In this article, we will be analyzing the Life cycle of Insecticides and its Environmental Impact, as well as possible measures to help mitigate these effects.
It is envisioned by scientists that the population of the world may reach 10 billion in the next fee decades (precisely 2050).
With this forecast of an increasing world population, comes an indirect yet tremendous amount of pressure on the existing agricultural system to effectively produce more food through the same current resources such as land, water etc.
This quest has driven, a rigorous process of increasing crop production, as well as the huge utility and application of fertilizers, insecticides, herbicides, fungicides, nematicides, and soil amendments in higher quantities than it was in the past.
Insecticides have now all the more become an integral part of our modern life and have been used to protect agricultural land, as well as stored grains, flower gardens etc.
All in a mission to eradicate the pests transmitting dangerous infectious diseases to these crops.
However, insecticide usage hasn’t just been applied on agricultural systems and produce but also in our homes to kill insects such as mosquitoes, flies, cockroach, ants, bedbugs etc.
Which contributes a quota to both human and environmental issues. Which is why in this article, we will critically examine the life Cycle of insecticides and its environmental impacts.
What are Insecticides?
Insecticides are chemicals that are designed to control insects through application (such as: spraying, etc) which in turn kills them or prevents them from engaging in undesirable or destructive behaviors.
Insecticides are usually classified based on their structure mode of action, and chemical nature. Typically into four groups:
- Organic insecticides.
- Synthetic insecticides.
- Inorganic insecticides.
- Miscellaneous compounds.
Life Cycle Assessment of Insecticides
This will consider insecticides through components such as: goal definition, and impact assessment.
Insesticide lifecycle assessment refers to the regulatory and technical control of the aspects of the pesticide lifecycle, that include: its production (manufacturing and formulation), packaging, labelling, registration, legislation and regulation, distribution, marketing, transport, storage, handling, application, disposal etc
Life-cycle assessment enables a more holistic evaluation by additionally assessing the impacts of insecticide production and application (e.g. tractor operations).
Environmental assessments in pesticide product development are basically restricted to plant uptake and emissions of active ingredients.
Also Read: Life cycle of detergent and-its environmental impact
Environmental Impact of Insecticides
Ideally, when we apply insecticides or pesticides they should only be toxic to the target organisms, and should be biodegradable and eco-friendly to some extent (Rosell et al., 2008).
However, this is barely the case – as most of insecticides are non-specific (i.e are hardly produced to eliminate target organisms) and also get to kill harmless organisms that may be useful to our ecosystem.
The effect of pesticides on non-target organisms has become a worldwide concern for decades. Also, their effect on the environment cannot be overlooked.
Pesticides over the years have contaminated arable soil, water, turf, and other vegetation.
They can also be toxic to a host of other organisms away from target insects such as: birds, fish, and non-target plants.
In the environment, insesticides when sprayed around our homes is associated to air pollution, and maybe toxic to inhale by humans.
When insecticides are suspended in the air as particles, drifts happen, they are transported by wind to other areas, potentially contaminating them.

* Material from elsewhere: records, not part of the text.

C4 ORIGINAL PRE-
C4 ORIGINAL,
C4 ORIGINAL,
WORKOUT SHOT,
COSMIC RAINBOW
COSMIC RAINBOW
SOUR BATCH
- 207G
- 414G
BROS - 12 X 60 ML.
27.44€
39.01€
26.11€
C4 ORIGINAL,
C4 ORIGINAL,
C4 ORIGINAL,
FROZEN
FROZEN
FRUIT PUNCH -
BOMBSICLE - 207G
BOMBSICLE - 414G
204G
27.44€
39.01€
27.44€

Pesticides that are applied to crops, diffuses and may be blown by wind into nearby areas, posing a potential threat to wildlife.

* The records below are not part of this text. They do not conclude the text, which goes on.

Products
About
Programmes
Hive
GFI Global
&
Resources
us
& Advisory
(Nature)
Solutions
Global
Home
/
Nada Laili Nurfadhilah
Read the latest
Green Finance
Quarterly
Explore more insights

Furthermore, the weather conditions at the time of application as well as temperature and relative humidity may alter the spread of pesticides in the air.
As wind velocity increases, the spray drift and exposure also increases. The amount of inhalable pesticides in the outdoor environment is mostimes dependent on the season.
Also, particles from pesticides applied as dusts may travel on the wind to other areas and continues to be toxic.
Insecticides are toxic to land, agricultural soils, when applied to tackle insects or crop eating pests. They are potentially dangerous to the soil by increasing acidity levels and at storage facilities, they also may threaten the natural compounds of farm produce.
Impacts of Insecticides on Human
Insecticides are also quite dangerous to humans. Many of which contain toxins that be poisonous, when inhaled, swallowed, or in contact with the skin.
Some symptoms on human may include: eye tearing, breathing fluctuations, coughing, heart problems, skin rash or burns.
In extreme cases, insecticides may contribute to cancers etc.
Insecticides Management Strategies
There are only a number of pesticide resistance management tactics that have been proposed as risk-free and have a degree of success under a variety of varying circumstances.
Some of these are:
- To monitor pest population in field before any pesticide or insecticide applications are done.
- Producing specific target intended insecticides other than an all rounder
- To alter pesticides with different modes of action
- Restricting the number of applications over time and space
- Creation or exploitation of refugia and avoiding unnecessary persistence,
- By targeting pesticide applications during the most vulnerable stages of pest life cycle.
Conclusion
The life cycle of insecticides and its environmental impacts is more ideally suited and profitable when more and more people are aware of the dangers that is associated with the application of these insecticides and pesticides and how best to be used for optimum benefit.